One of only a few women “in a big class­room at Har­vard,” she de­scribed the scene: “While we’re wait­ing for the exam to start, a group of men be­gan to yell things like: ‘You don’t need to be here.’ And ‘There’s plenty else you can do.’ It turned into a real ‘pile on.’

“One of them even said: ‘If you take my spot, I’ll get drafted, and I’ll go to Viet­nam, and I’ll die.’ And they weren’t kid­ding around. It was in­tense. It got very per­sonal. But I couldn’t re­spond. I couldn’t af­ford to get dis­tracted be­cause I didn’t want to mess up the test.”

That ex­pe­ri­ence, she went on, helps ex­plain one of her big­gest po­lit­i­cal weak­nesses. “I had to learn as a young woman to con­trol my emo­tions,” she said. “And that’s a hard path to walk. Be­cause you need to pro­tect your­self, you need to keep steady, but at the same time you don’t want to seem ‘walled off.’ And some­times I think I come across more in the ‘walled off’ arena.”

Clin­ton’s in­ter­view was posted min­utes be­fore Steve taught a class at Ge­orge Washington Univer­sity called “Me­dia, Pol­i­tics and Govern­ment.” The lap­tops and cell­phones of his stu­dents im­me­di­ately pinged and swooshed as dozens of their friends shared the post. Her words ig­nited a level of in­ter­est in Clin­ton’s cam­paign that has been painfully lack­ing among younger vot­ers.

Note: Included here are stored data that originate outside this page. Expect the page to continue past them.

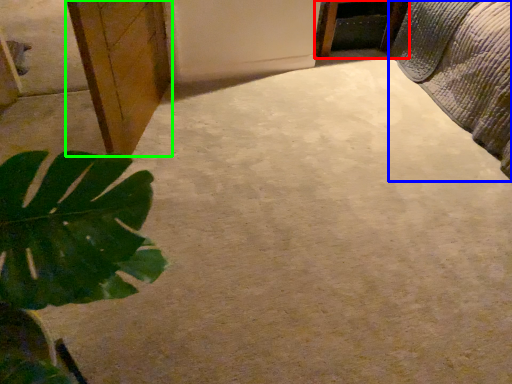 Question: Considering the real-world distances, which object is farthest from furniture (highlighted by a red box)? bed (highlighted by a blue box) or cabinetry (highlighted by a green box)?

Choices:
 (A) bed
 (B) cabinetry

Answer: (B) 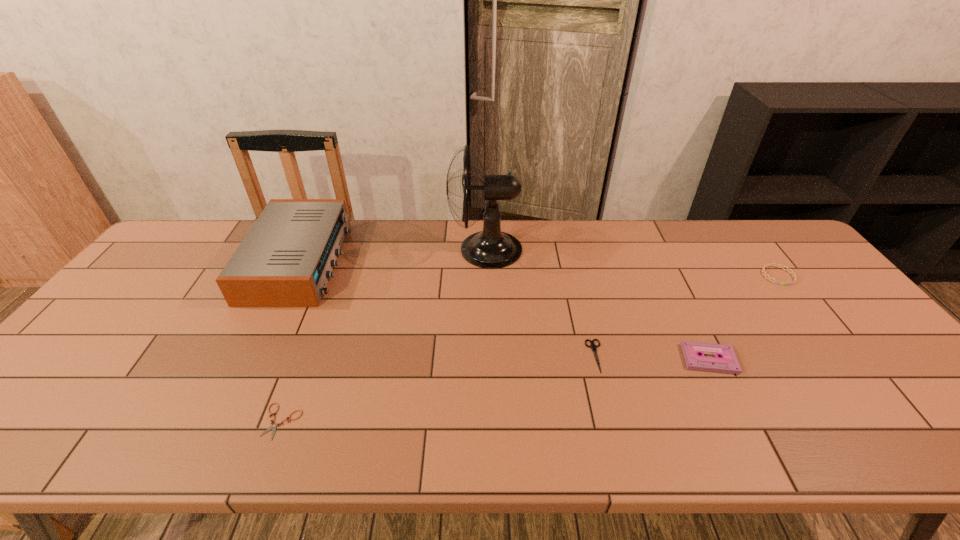 At what (x,y) coordinates should I click in order to perform the action: click on free region that satisfies the following two spatial constraints: 1. on the front-facing side of the taller shears; 2. on the left side of the third object from left to right. Please return your answer as a coordinate pair (x, y). The image size is (960, 540). Looking at the image, I should click on (488, 356).

Find the location of a particular element. This screenshot has height=540, width=960. free region that satisfies the following two spatial constraints: 1. on the front side of the second shortest object; 2. on the right side of the videotape is located at coordinates (596, 359).

Locate an element on the screen. The width and height of the screenshot is (960, 540). vacant region that satisfies the following two spatial constraints: 1. on the front panel of the radio receiver; 2. on the right side of the second shortest object is located at coordinates (253, 356).

The height and width of the screenshot is (540, 960). In order to click on vacant position in the image that satisfies the following two spatial constraints: 1. on the back side of the right shears; 2. on the front panel of the fifth shortest object in this screenshot , I will do `click(572, 261)`. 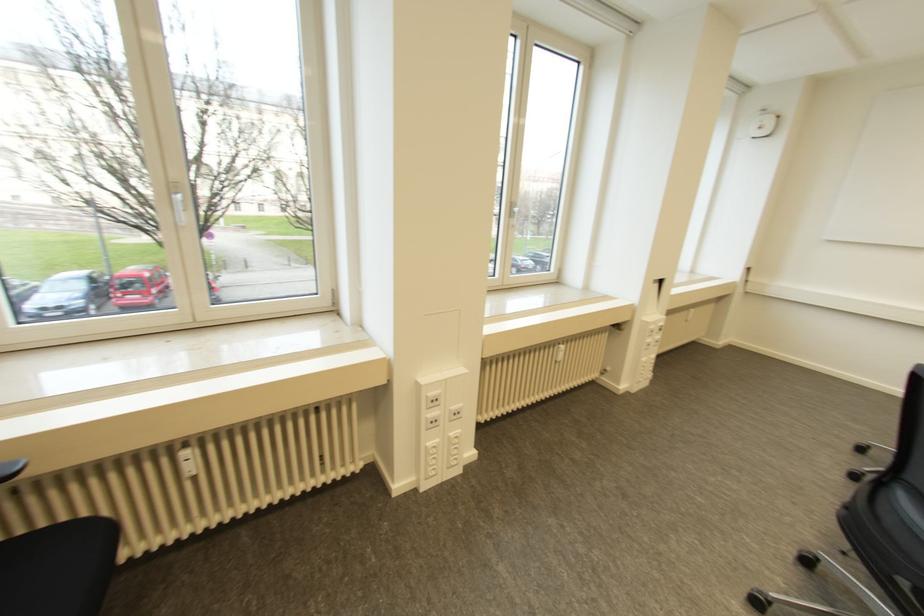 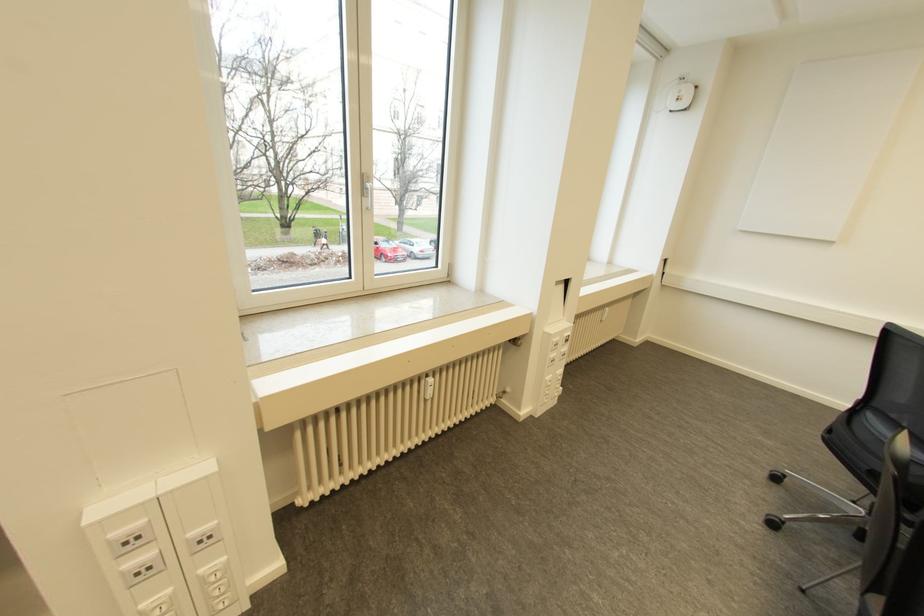 Question: The first image is from the beginning of the video and the second image is from the end. How did the camera likely rotate when shooting the video?

Choices:
 (A) Left
 (B) Right
 (C) Up
 (D) Down

Answer: (B)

The episode says a lot about Clin­ton’s con­tin­u­ing strug­gle to find a nar­ra­tive that con­nects to the hearts and hopes of or­di­nary vot­ers. One of the main rea­sons she lost to Obama eight years ago was his bril­liant abil­ity to tell sto­ries that con­veyed a strong but sim­ple mes­sage: “I’m just like you.” And as she said in the HONY in­ter­view, she might not have that tal­ent, but she knows it when she sees it.

“I’m not Barack Obama. I’m not Bill Clin­ton,” she said. “Both of them carry them­selves with a nat­u­ral­ness that is very ap­peal­ing to au­di­ences.” It’s “hard work to present your­self in the best pos­si­ble way . ...

Many com­men­ta­tors on the HONY in­ter­view echoed Clin­ton’s lament. “Women all over the world know this as fact, all too much,” posted Michelle Jenk­ins. “Be quiet, but not too quiet. Be smart, but not too smart ... it goes on and on.” Added Robin Kennedy: “Be pretty, but not too pretty ... be firm, but not too bitchy ... on and on.”

Clin­ton knows how im­por­tant it is to tell com­pelling sto­ries, and she’s tried out sev­eral dur­ing the cam­paign: her im­mi­grant grand­fa­ther work­ing in a Scran­ton, Penn­syl­va­nia, lace mill; her mother run­ning away from an abu­sive home at 14; Face­tim­ing with her grand­daugh­ter, Char­lotte.

But those anec­dotes have not con­nected with many younger vot­ers. The Washington Post, for ex­am­ple, re­ports a tight­en­ing race in Penn­syl­va­nia, and quotes one poll­ster’s ex­pla­na­tion: “We know who is not turn­ing out: the col­lege stu­dents and the mi­nori­ties.”

If Steve’s stu­dents are any guide, Clin­ton’s tale of be­ing be­rated by hos­tile men who didn’t think she be­longed in law school touched a chord of recog­ni­tion, es­pe­cially with the younger women she needs to en­er­gize. The les­son: Leave her “walled off” fortress more of­ten, and tell sto­ries that re­veal both her strug­gles and her strength.